Eine vergleichbare Regelung im Hinblick auf § 54 Abs. 3 NAG besteht für § 56 NAG nicht und ist im Hinblick auf § 52 Abs. 2 NAG auf die nach nationalem Recht möglichen Einschnitte im Rahmen des Art. 3 Abs. 2 der RL 2004/38/EG hinzuweisen.

 

5. Im Ergebnis ist sohin die Beschwerde abzuweisen und die beantragte Aufenthaltskarte nicht zu erteilen.

 

 

IV.

 

Die ordentliche Revision ist unzulässig, da keine Rechtsfrage im Sinne des Art. 133 Abs. 4 B-VG zu beurteilen war, der grundsätzliche Bedeutung zukommt. Weder weicht die gegenständliche Entscheidung von der bisherigen Rechtsprechung des Verwaltungsgerichtshofes ab, noch fehlt es an einer Rechtsprechung des Verwaltungsgerichtshofes. Weiters ist die dazu vorliegende Rechtsprechung des Verwaltungsgerichtshofes auch nicht als uneinheitlich zu beurteilen. Ebenfalls liegen keine sonstigen Hinweise auf eine grundsätzliche Bedeutung der zu lösenden Rechtsfrage vor, zumal im Rahmen dieser Beurteilung jeweils auf die konkrete Einzelsituation abzustellen ist.
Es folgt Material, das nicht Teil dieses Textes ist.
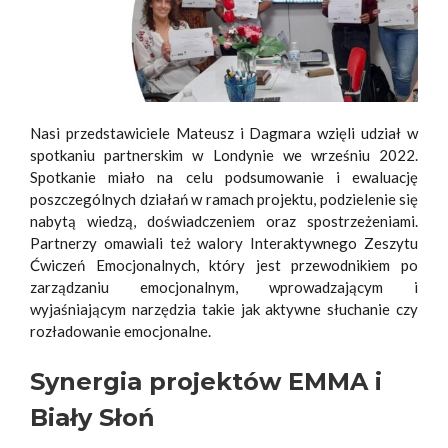
Nasi przedstawiciele Mateusz i Dagmara wzięli udział w
spotkaniu partnerskim w Londynie we wrześniu 2022.
Spotkanie miało na celu podsumowanie i ewaluację
poszczególnych działań w ramach projektu, podzielenie się
nabytą wiedzą, doświadczeniem oraz spostrzeżeniami.
Partnerzy omawiali też walory Interaktywnego Zeszytu
Ćwiczeń Emocjonalnych, który jest przewodnikiem po
zarządzaniu emocjonalnym, wprowadzającym i
wyjaśniającym narzędzia takie jak aktywne słuchanie czy
rozładowanie emocjonalne.
Synergia projektów EMMA i
Biały Słoń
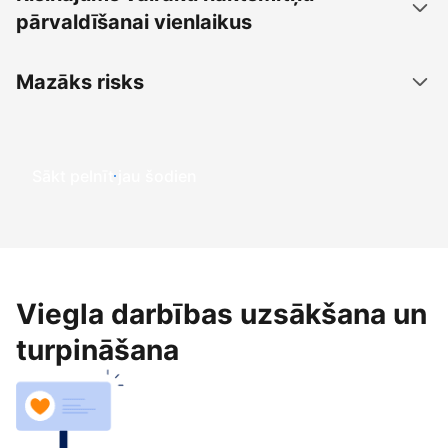
pārvaldīšanai vienlaikus
Mazāks risks
Sākt pelnīt jau šodien
Viegla darbības uzsākšana un
turpināšana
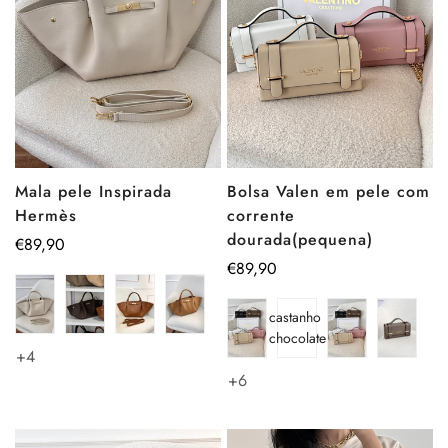
Mala pele Inspirada
Bolsa Valen em pele com
Hermès
corrente
dourada(pequena)
Preço
€89,90
regular
Preço
€89,90
regular
castanho
chocolate
+4
+6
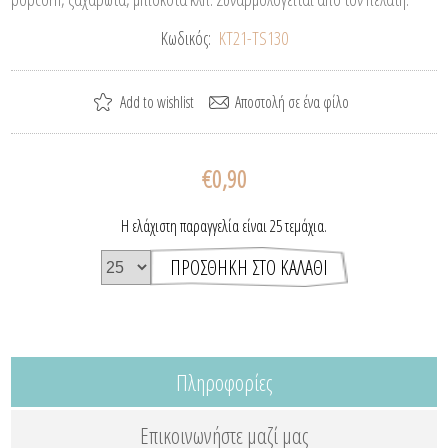
Κωδικός:
ΚΤ21-TS130
€0,90
Η ελάχιστη παραγγελία είναι 25 τεμάχια.
Πληροφορίες
Επικοινωνήστε μαζί μας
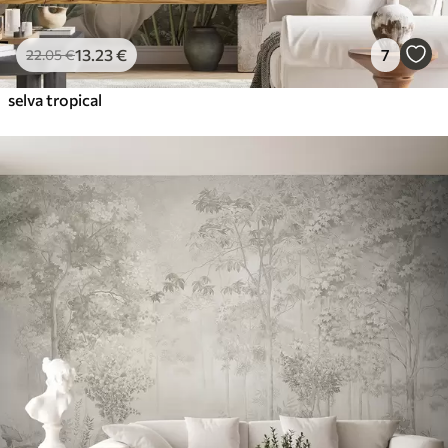
13
.23
€
7
22
.05
€
selva tropical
R e c h t s m i t t e l b e l e h r u n g

Gegen dieses Erkenntnis besteht innerhalb von sechs Wochen ab dem Tag der Zustellung die Möglichkeit der Erhebung einer Beschwerde beim Verfassungsgerichtshof und/oder einer außerordentlichen Revision beim Verwaltungsgerichtshof. Eine Beschwerde an den Verfassungsgerichtshof ist unmittelbar bei diesem einzubringen, eine Revision an den Verwaltungsgerichtshof beim Landesverwaltungsgericht Oberösterreich. Die Abfassung und die Einbringung einer Beschwerde bzw. einer Revision müssen durch einen bevollmächtigten Rechtsanwalt bzw. eine bevollmächtigte Rechtsanwältin erfolgen. Für die Beschwerde bzw. Revision ist eine Eingabegebühr von je 240.- Euro zu entrichten.

 

H i n w e i s

Anträge auf Bewilligung der Verfahrenshilfe zur Abfassung und Einbringung einer außerordentlichen Revision sind unmittelbar beim Verwaltungsgerichtshof einzubringen.